Mühlheim/München - Ab dem 6. Juli verkauft Aldi Süd in seinen Filialen bunte Mehrwegtaschen, die praktisch als Einkaufshilfe genutzt werden können. Das allein ist nichts Besonderes - doch die Taschen sind nicht irgendwelche Taschen.

Sie gehören zur "Color Bag Limited Edition", kosten 79 Cent und bringen Aldi Süd keinen Gewinn. Der Discount-Riese unterstützt mit dem Verkauf das Charity-Projekt des FC-Bayern-Keepers, die "Manuel Neuer Kids Foundation". Alle Einnahmen durch den Verkauf der Artikel werden an die Organisation weitergeleitet.

Doch damit nicht genug: Aldi Süd unterstützt Neuers Projekt mit einer jährlichen Spende von 100.000 Euro für die nächsten drei Jahre. "Wir übernehmen über unser Kerngeschäft hinaus gesellschaftliche Verantwortung und fördern daher soziale Projekte für Kinder und Jugendliche", sagte die Pressesprecherin des Unternehmens, Kirsten Geß.

Projekt hilft sozial benachteiligten Kindern

Mit der "Manuel Neuer Kids Foundation" will der Torhüter sozial benachteiligte Kinder und Jugendliche unterstützen und ihnen bei der Talentförderung helfen. "Ich hatte das Glück, dass meine Talente früh erkannt und gefördert wurden. Das ist leider nicht bei allen Kindern und Jugendlichen der Fall. Es gibt viele Kinder, die zu wenig Hilfestellung erhalten, Aus diesem Wissen entwickelte sich meine Überzeugung, etwas tun zu müssen", sagte Neuer.
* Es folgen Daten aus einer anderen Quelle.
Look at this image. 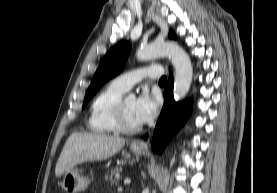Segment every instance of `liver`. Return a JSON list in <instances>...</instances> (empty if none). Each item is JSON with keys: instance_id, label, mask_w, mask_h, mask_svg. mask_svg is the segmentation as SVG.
<instances>
[{"instance_id": "obj_1", "label": "liver", "mask_w": 277, "mask_h": 193, "mask_svg": "<svg viewBox=\"0 0 277 193\" xmlns=\"http://www.w3.org/2000/svg\"><path fill=\"white\" fill-rule=\"evenodd\" d=\"M125 145V140L100 133H73L67 139L58 158L55 175L60 177L78 164L105 160Z\"/></svg>"}]
</instances>
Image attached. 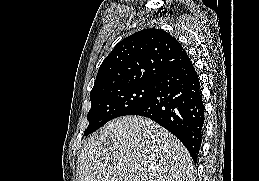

Das Projekt konzentriert sich auf das Ruhrgebiet, in Neuers Heimatstadt Gelsenkirchen wurde das "Manus", eine Kinder- und Jugendeinrichtung gegründet. Pädagogen, Erzieher und Ehrenamtler helfen den Kindern bei den Hausaufgaben und bieten viele Workshops und Spielmöglichkeiten. Mithilfe von Spenden soll in München ein zweites Haus entstehen.